Eventually, Williams-Allen had to make a choice: Stay at Ben Franklin and possibly not graduate, or find a different path. She opted to leave, enrolling in Philadelphia Learning Academy North (PLAN), a district alternative school, in late 2021.

Everything clicked again.

“My grades were even better than they were in ninth grade,” said Williams-Allen, 18, who lives in North Philadelphia. “I started believing in a better future for myself.”

Smaller classes and more individualized attention helped. Williams-Allen got back into a good groove, posting good grades, feeling more confident.

Andrea Woodard, a teacher at PLAN, said Williams-Allen was a model student. She took on more work than she had to, in part to graduate early — Williams-Allen is expecting a baby, a boy due in March.

“She was definitely a leader in our school,” Woodard said. “She had to want it; nothing was handed to her.”

Graduations feel especially sweet to Woodard, who’s worked at PLAN for 12 years.

“We get the kids the rest of society has written off,” she said. “People think this is a second chance for students, but they don’t understand the greatness that actually goes on in these places.”

Williams-Allen’s goals seem much more possible now, she said: She’d like to eventually become a nurse, but plans to start as a medical assistant. She’s been accepted to Community College of Philadelphia, and is exploring another possible program.

For now, Williams-Allen will be replaying her graduation in her mind, the feelings of elation and pride, hugging Woodard hard.

“It was kind of a little relief, and excitment,” Williams-Allen said. “It took me some time to get there.”

‘I didn’t fold under pressure’: Quisean Suters-Robinson

There are a lot of ways Quisean Suters-Robinson’s high school career might have finished. He got good grades in honors classes for years. And he also dropped out for awhile.

But ultimately, earning a diploma from Excel Academy North felt like the right finish, Suters-Robinson said.

“I’m glad I graduated from Excel,” said Suters-Robinson, 19. “It feels better because I didn’t fold under pressure. The things along the way built my character.”

Suters-Robinson, who lives in West Philadelphia, attended Boys’ Latin of Philadelphia, a charter school, beginning in fifth grade. He relished the college prep work.

But then the pandemic disrupted things for Suters-Robinson.

Quisean Suters-Robinson graduated from Excel Academy North Wednesday.

“I was out of school for quite some time,” he said. “I had been doing some things I wasn’t supposed to be doing.”

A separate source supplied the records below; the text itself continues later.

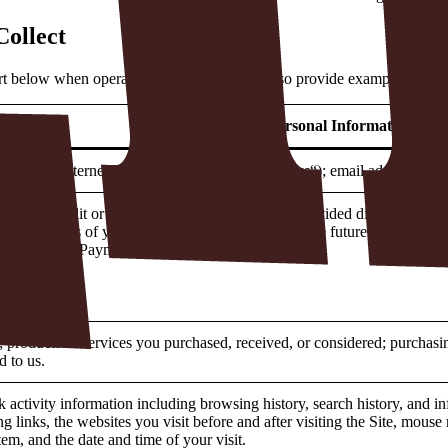
Collect
art below when operating our business. We also provide examples of the
Types of Personal Information
g address; Internet Protocol Address (“
IP Address
“); email address; an
ing a credit or debit card, that information is provided directly to our
ast 4 digits of your credit or debit card to facilitate future transaction
ectly into our Payment Processor’s platform.
mber.
 products or services you purchased, received, or considered; purchasing
d to us.
k activity information including browsing history, search history, and i
ng links, the websites you visit before and after visiting the Site, mou
em, and the date and time of your visit.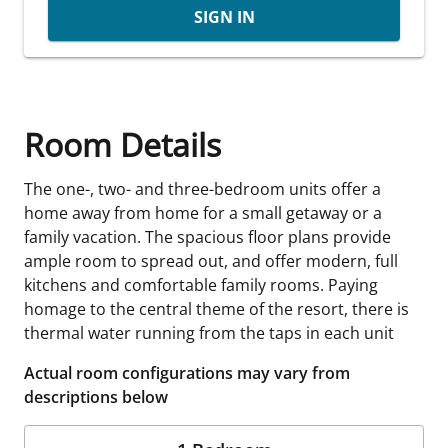
SIGN IN
Room Details
The one-, two- and three-bedroom units offer a
home away from home for a small getaway or a
family vacation. The spacious floor plans provide
ample room to spread out, and offer modern, full
kitchens and comfortable family rooms. Paying
homage to the central theme of the resort, there is
thermal water running from the taps in each unit
Actual room configurations may vary from
descriptions below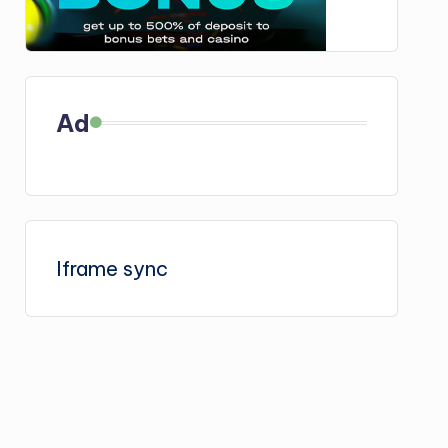
Ad
Iframe sync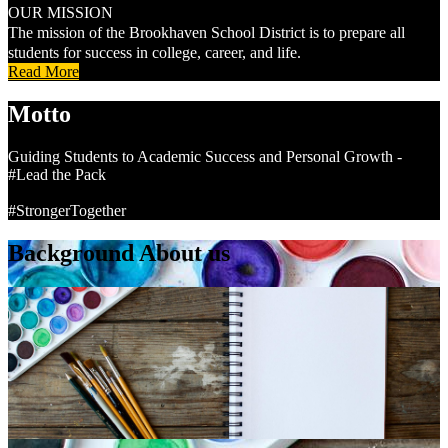
OUR MISSION
The mission of the Brookhaven School District is to prepare all
students for success in college, career, and life.
Read More
Motto
Guiding Students to Academic Success and Personal Growth -
#Lead the Pack
#StrongerTogether
Background About us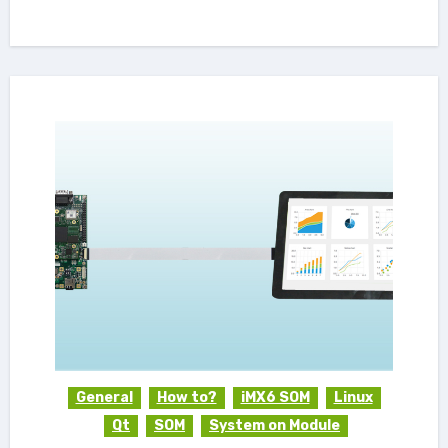
General
How to?
iMX6 SOM
Linux
Qt
SOM
System on Module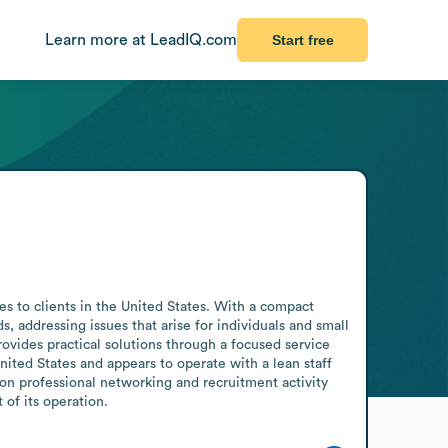
Learn more at LeadIQ.com
Start free
es to clients in the United States. With a compact 
 addressing issues that arise for individuals and small 
ovides practical solutions through a focused service 
ited States and appears to operate with a lean staff 
on professional networking and recruitment activity 
of its operation.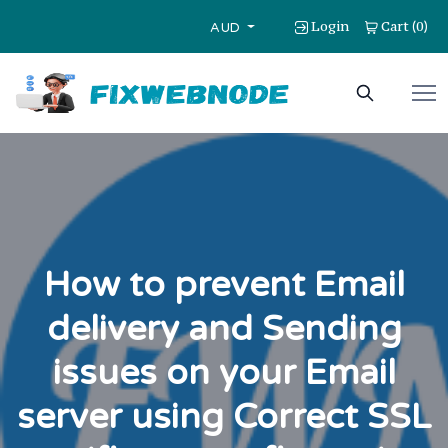
Login
Cart
0
(
)
AUD
How to prevent Email
delivery and Sending
issues on your Email
server using Correct SSL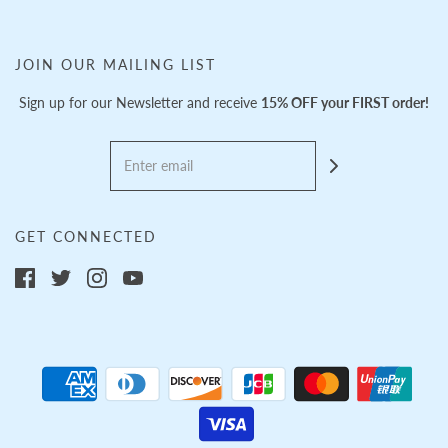
JOIN OUR MAILING LIST
Sign up for our Newsletter and receive
15% OFF your FIRST order!
GET CONNECTED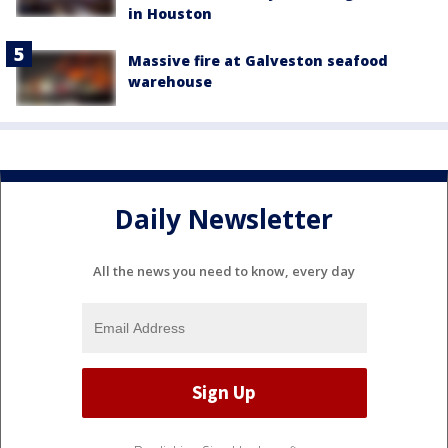
in Houston
Massive fire at Galveston seafood
warehouse
Daily Newsletter
All the news you need to know, every day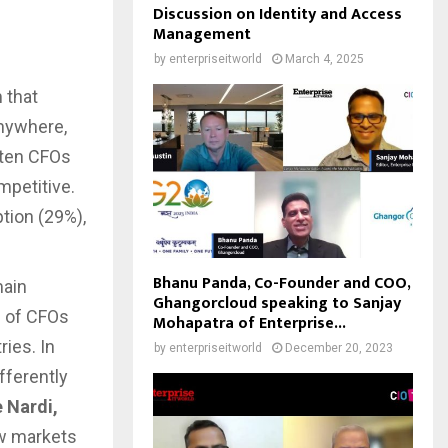
Discussion on Identity and Access
Management
by
enterpriseitworld
March 4, 2025
 that
anywhere,
 ten CFOs
mpetitive.
tion (29%),
Bhanu Panda, Co-Founder and COO,
main
Ghangorcloud speaking to Sanjay
) of CFOs
Mohapatra of Enterprise...
ries. In
by
enterpriseitworld
December 20, 2023
fferently
 Nardi,
ew markets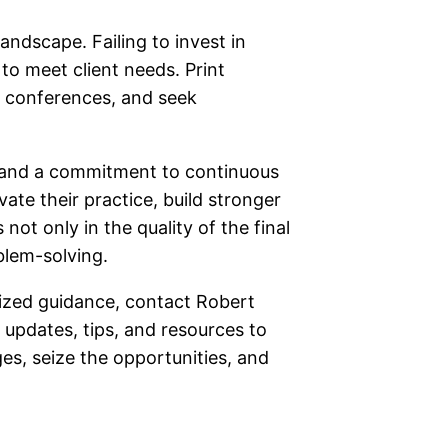
andscape. Failing to invest in
to meet client needs. Print
d conferences, and seek
 and a commitment to continuous
te their practice, build stronger
not only in the quality of the final
blem-solving.
alized guidance, contact Robert
 updates, tips, and resources to
ges, seize the opportunities, and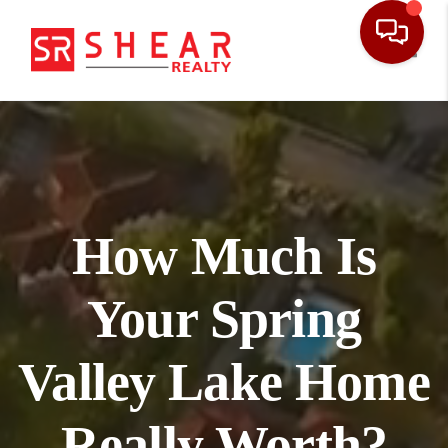
Toggl
How Much Is
Your Spring
Valley Lake Home
Really Worth?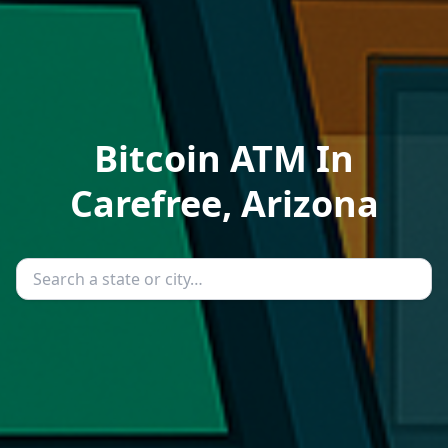
Bitcoin ATM In
Carefree, Arizona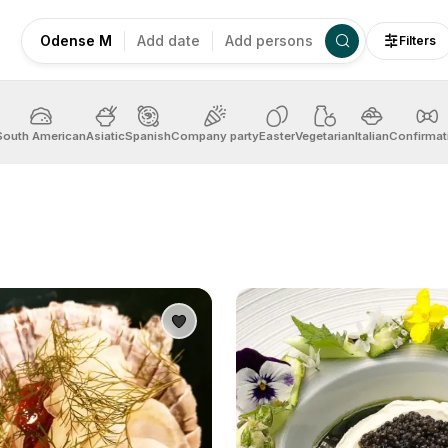
Odense M
Add date
Add persons
Filters
South American
Asiatic
Spanish
Company party
Easter
Vegetarian
Italian
Confirmat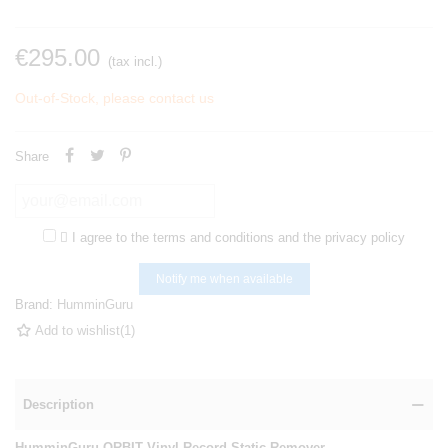
€295.00
(tax incl.)
Out-of-Stock, please contact us
Share

I agree to the terms and conditions and the privacy policy
Notify me when available
Brand:
HumminGuru
Add to wishlist
(
1
)
Description
HumminGuru ORBIT Vinyl Record Static Remover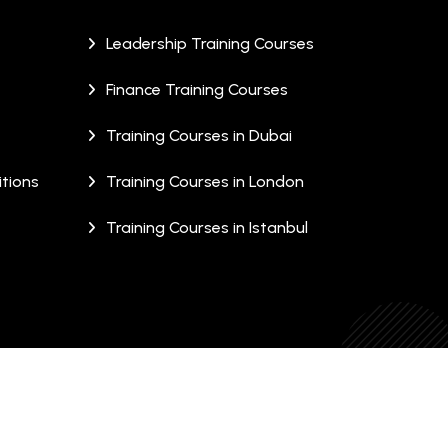
Leadership Training Courses
Finance Training Courses
Training Courses in Dubai
tions
Training Courses in London
Training Courses in Istanbul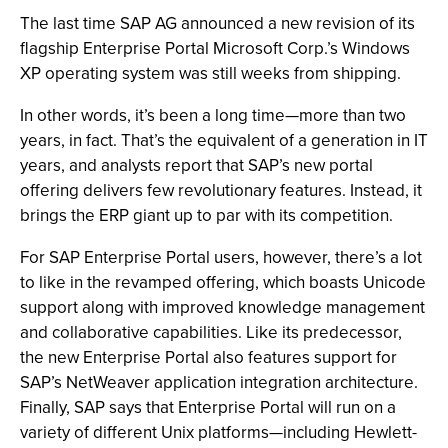
The last time SAP AG announced a new revision of its
flagship Enterprise Portal Microsoft Corp.’s Windows
XP operating system was still weeks from shipping.
In other words, it’s been a long time—more than two
years, in fact. That’s the equivalent of a generation in IT
years, and analysts report that SAP’s new portal
offering delivers few revolutionary features. Instead, it
brings the ERP giant up to par with its competition.
For SAP Enterprise Portal users, however, there’s a lot
to like in the revamped offering, which boasts Unicode
support along with improved knowledge management
and collaborative capabilities. Like its predecessor,
the new Enterprise Portal also features support for
SAP’s NetWeaver application integration architecture.
Finally, SAP says that Enterprise Portal will run on a
variety of different Unix platforms—including Hewlett-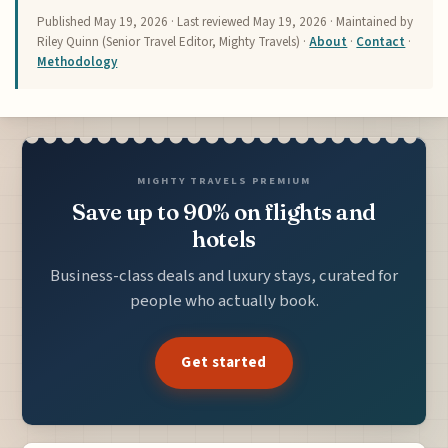
Published
May 19, 2026
· Last reviewed
May 19, 2026
· Maintained by
Riley Quinn (Senior Travel Editor, Mighty Travels) ·
About
·
Contact
·
Methodology
MIGHTY TRAVELS PREMIUM
Save up to 90% on flights and
hotels
Business-class deals and luxury stays, curated for
people who actually book.
Get started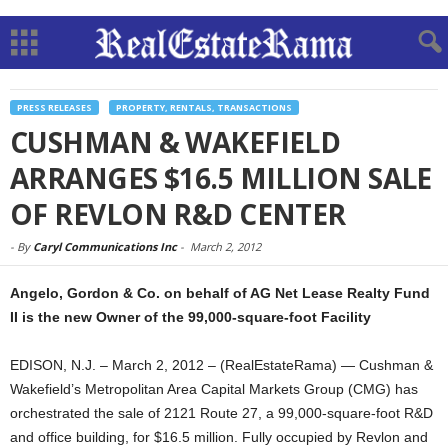
PRESS RELEASES
PROPERTY, RENTALS, TRANSACTIONS
CUSHMAN & WAKEFIELD
ARRANGES $16.5 MILLION SALE
OF REVLON R&D CENTER
-
By
Caryl Communications Inc
-
March 2, 2012
Angelo, Gordon & Co. on behalf of AG Net Lease Realty Fund
II is the new Owner of the 99,000-square-foot Facility
EDISON, N.J. – March 2, 2012 – (RealEstateRama) — Cushman &
Wakefield’s Metropolitan Area Capital Markets Group (CMG) has
orchestrated the sale of 2121 Route 27, a 99,000-square-foot R&D
and office building, for $16.5 million. Fully occupied by Revlon and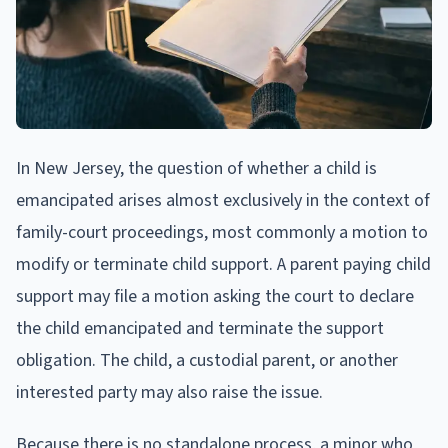
In New Jersey, the question of whether a child is
emancipated arises almost exclusively in the context of
family-court proceedings, most commonly a motion to
modify or terminate child support. A parent paying child
support may file a motion asking the court to declare
the child emancipated and terminate the support
obligation. The child, a custodial parent, or another
interested party may also raise the issue.
Because there is no standalone process, a minor who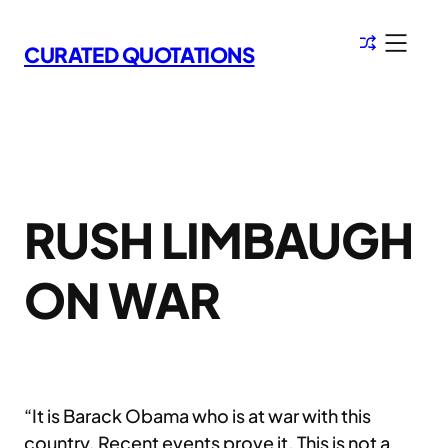
Skip
to
CURATED QUOTATIONS
content
RUSH LIMBAUGH
ON WAR
“It is Barack Obama who is at war with this
country. Recent events prove it. This is not a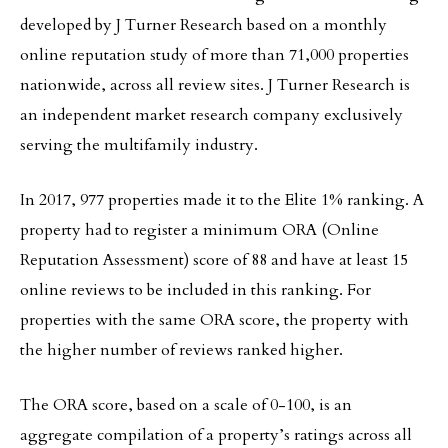
developed by J Turner Research based on a monthly
online reputation study of more than 71,000 properties
nationwide, across all review sites. J Turner Research is
an independent market research company exclusively
serving the multifamily industry.
In 2017, 977 properties made it to the Elite 1% ranking. A
property had to register a minimum ORA (Online
Reputation Assessment) score of 88 and have at least 15
online reviews to be included in this ranking. For
properties with the same ORA score, the property with
the higher number of reviews ranked higher.
The ORA score, based on a scale of 0-100, is an
aggregate compilation of a property’s ratings across all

He returned to Boys’ Latin, but it eventually became clear that graduating with his class wasn’t a possibility. Suters-Robinson felt discouraged; he thought about leaving again and earning a GED.

Instead, he began classes at Excel Academy North, where he felt inspired by a school full of people with all kinds of stories, united by a desire to finish their diplomas, even though they had encountered obstacles in the past.

“I felt really understood,” said Suters-Robinson. “I’m grateful for Excel, because they pushed me to be successful. They pushed me to graduate. I found a sense of myself.”

Suters-Robinson knows he has options. He’s exploring the idea of an associate’s degree, or possibly a program to specialize in a trade such as plumbing or carpentry.

Growing up in Philadelphia, there’s lots to derail students, Suters-Robinson said. But he hopes his path shows others what’s possible.

“Kids in Philly, they just need someone to have a conversation with them, they need people to tell them there are different options,” he said. “You can’t just be what your environment is.”